'''

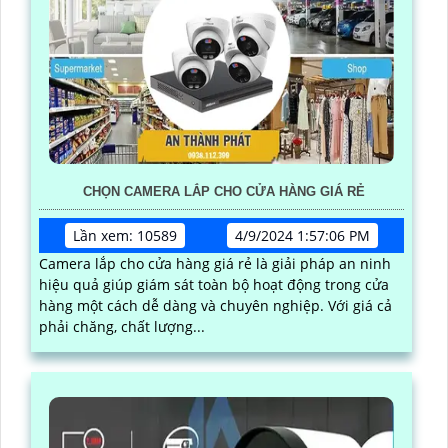
CHỌN CAMERA LẮP CHO CỬA HÀNG GIÁ RẺ
Lần xem: 10589
4/9/2024 1:57:06 PM
Camera lắp cho cửa hàng giá rẻ là giải pháp an ninh
hiệu quả giúp giám sát toàn bộ hoạt động trong cửa
hàng một cách dễ dàng và chuyên nghiệp. Với giá cả
phải chăng, chất lượng...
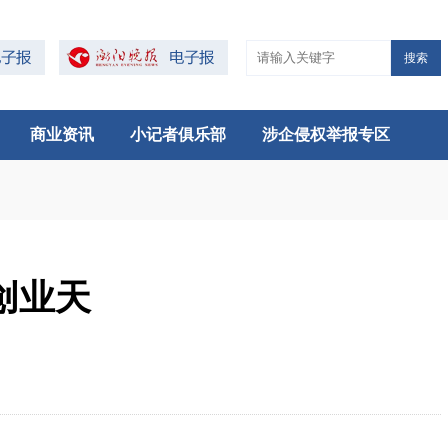
搜索
商业资讯
小记者俱乐部
涉企侵权举报专区
创业天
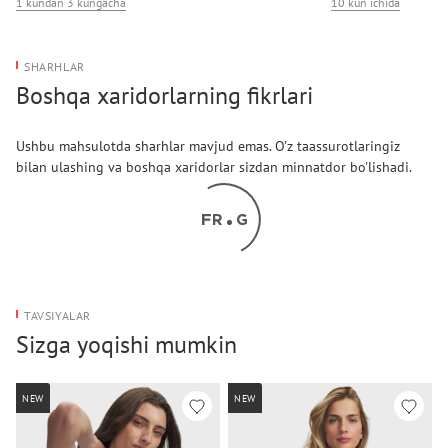
1 kundan 3 kungacha
10 kun ichida
SHARHLAR
Boshqa xaridorlarning fikrlari
Ushbu mahsulotda sharhlar mavjud emas. O'z taassurotlaringiz
bilan ulashing va boshqa xaridorlar sizdan minnatdor bo'lishadi.
TAVSIYALAR
Sizga yoqishi mumkin
NEW
NEW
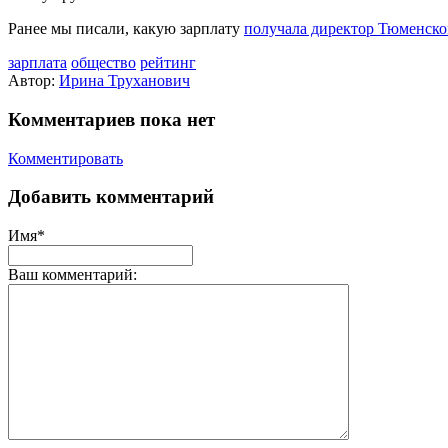
Ранее мы писали, какую зарплату
получала директор Тюменског
зарплата
общество
рейтинг
Автор:
Ирина Труханович
Комментариев пока нет
Комментировать
Добавить комментарий
Имя*
Ваш комментарий:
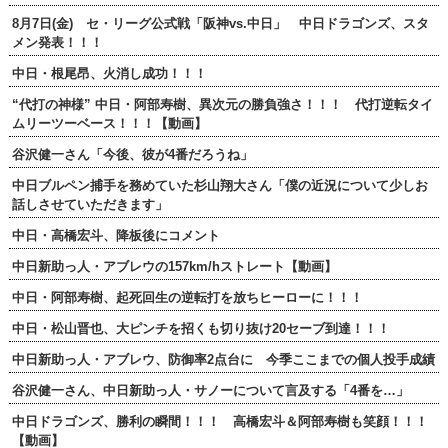
8月7日(金) セ・リーグ公式戦「阪神vs.中日」 中日ドラゴンズ、スタ
メン発表！！！
中日・根尾昂、火消し成功！！！
“代打の神様” 中日・阿部寿樹、異次元の勝負強さ！！！ 代打逆転タイ
ムリーツーベース！！！【動画】
谷沢健一さん「今後、彼が4番だろうね」
中日ブルペン捕手を務めていた杉山翔大さん「僕の近況について少しお
話しさせていただきます」
中日・高橋宏斗、降板後にコメント
中日新助っ人・アブレウの157km/hストレート【動画】
中日・阿部寿樹、起死回生の逆転打を放ちヒーローに！！！
中日・松山晋也、大ピンチを招くも切り抜け20セーブ到達！！！
中日新助っ人・アブレウ、防御率2点台に 今季ここまでの個人投手成績
谷沢健一さん、中日新助っ人・サノーについて言及する「4番を…」
中日ドラゴンズ、勝利の瞬間！！！ 高橋宏斗＆阿部寿樹も笑顔！！！
【動画】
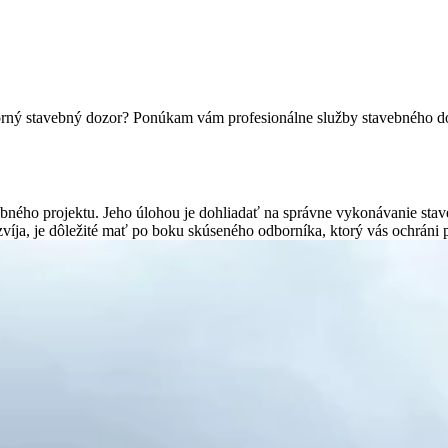
borný stavebný dozor? Ponúkam vám profesionálne služby stavebného doz
bného projektu. Jeho úlohou je dohliadať na správne vykonávanie stav
 rozvíja, je dôležité mať po boku skúseného odborníka, ktorý vás ochr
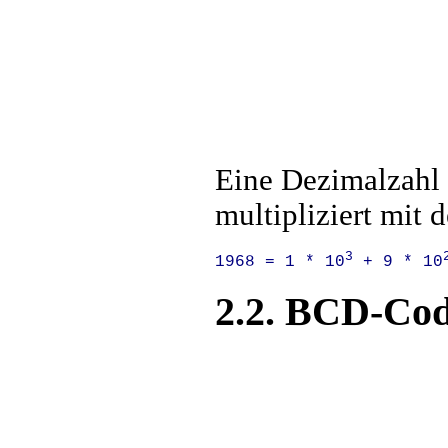
Eine Dezimalzahl 
multipliziert mit 
3
1968 = 1 * 10
 + 9 * 10
2.2. BCD-Co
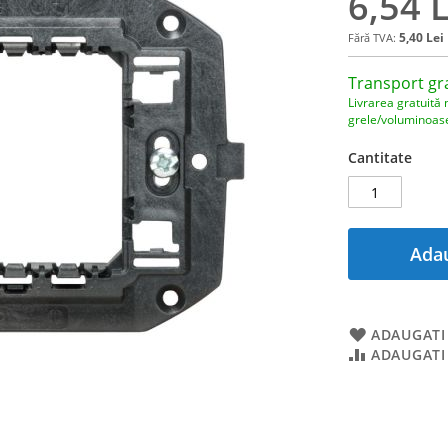
6,54 L
5,40 Lei
Transport gr
Livrarea gratuită 
grele/voluminoas
Cantitate
Adau
ADAUGATI 
ADAUGATI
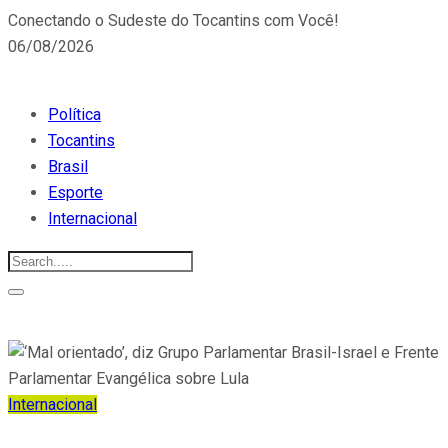
Conectando o Sudeste do Tocantins com Você!
06/08/2026
Política
Tocantins
Brasil
Esporte
Internacional
Internacional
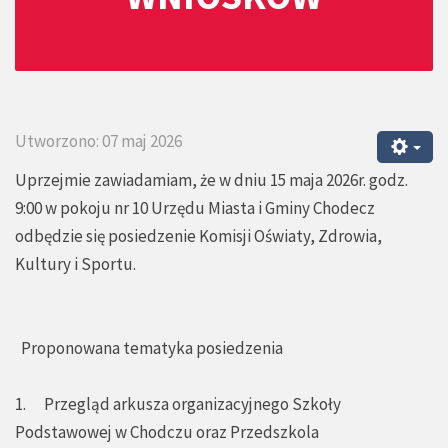
Utworzono: 07 maj 2026
Uprzejmie zawiadamiam, że w dniu 15 maja 2026r. godz.
9:00 w pokoju nr 10 Urzędu Miasta i Gminy Chodecz
odbędzie się posiedzenie Komisji Oświaty, Zdrowia,
Kultury i Sportu.
Proponowana tematyka posiedzenia
1. Przegląd arkusza organizacyjnego Szkoły
Podstawowej w Chodczu oraz Przedszkola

'''

# EXERCISE DIRECTIONS
Line by line, write out the entries exactly, and leave the pictures out.

# WRITTEN SOLUTION
CHỌN CAMERA LẮP CHO CỬA HÀNG GIÁ RẺ
Lần xem: 10589
4/9/2024 1:57:06 PM
Camera lắp cho cửa hàng giá rẻ là giải pháp an ninh
hiệu quả giúp giám sát toàn bộ hoạt động trong cửa
hàng một cách dễ dàng và chuyên nghiệp. Với giá cả
phải chăng, chất lượng...
搜索
商业资讯
小记者俱乐部
涉企侵权举报专区
创业天
1 kundan 3 kungacha
10 kun ichida
SHARHLAR
Boshqa xaridorlarning fikrlari
Ushbu mahsulotda sharhlar mavjud emas. O'z taassurotlaringiz
bilan ulashing va boshqa xaridorlar sizdan minnatdor bo'lishadi.
TAVSIYALAR
Sizga yoqishi mumkin
NEW
NEW
Ранее мы писали, какую зарплату
получала директор Тюменског
зарплата
общество
рейтинг
Автор:
Ирина Труханович
Комментариев пока нет
Комментировать
Добавить комментарий
Имя*
Ваш комментарий:
8月7日(金) セ・リーグ公式戦「阪神vs.中日」 中日ドラゴンズ、スタ
メン発表！！！
中日・根尾昂、火消し成功！！！
“代打の神様” 中日・阿部寿樹、異次元の勝負強さ！！！ 代打逆転タイ
ムリーツーベース！！！【動画】
谷沢健一さん「今後、彼が4番だろうね」
中日ブルペン捕手を務めていた杉山翔大さん「僕の近況について少しお
話しさせていただきます」
中日・高橋宏斗、降板後にコメント
中日新助っ人・アブレウの157km/hストレート【動画】
中日・阿部寿樹、起死回生の逆転打を放ちヒーローに！！！
中日・松山晋也、大ピンチを招くも切り抜け20セーブ到達！！！
中日新助っ人・アブレウ、防御率2点台に 今季ここまでの個人投手成績
谷沢健一さん、中日新助っ人・サノーについて言及する「4番を…」
中日ドラゴンズ、勝利の瞬間！！！ 高橋宏斗＆阿部寿樹も笑顔！！！
【動画】
borný stavebný dozor? Ponúkam vám profesionálne služby stavebného doz
bného projektu. Jeho úlohou je dohliadať na správne vykonávanie stav
 rozvíja, je dôležité mať po boku skúseného odborníka, ktorý vás ochr
Eine Dezimalzahl 
multipliziert mit 
3
1968 = 1 * 10
 + 9 * 10
2.2. BCD-Co
6,54 L
5,40 Lei
Transport gr
Livrarea gratuită 
grele/voluminoas
Cantitate
Adau
ADAUGATI 
ADAUGATI
Conectando o Sudeste do Tocantins com Você!
06/08/2026
Política
Tocantins
Brasil
Esporte
Internacional
Internacional
Utworzono: 07 maj 2026
Uprzejmie zawiadamiam, że w dniu 15 maja 2026r. godz.
9:00 w pokoju nr 10 Urzędu Miasta i Gminy Chodecz
odbędzie się posiedzenie Komisji Oświaty, Zdrowia,
Kultury i Sportu.
Proponowana tematyka posiedzenia
1. Przegląd arkusza organizacyjnego Szkoły
Podstawowej w Chodczu oraz Przedszkola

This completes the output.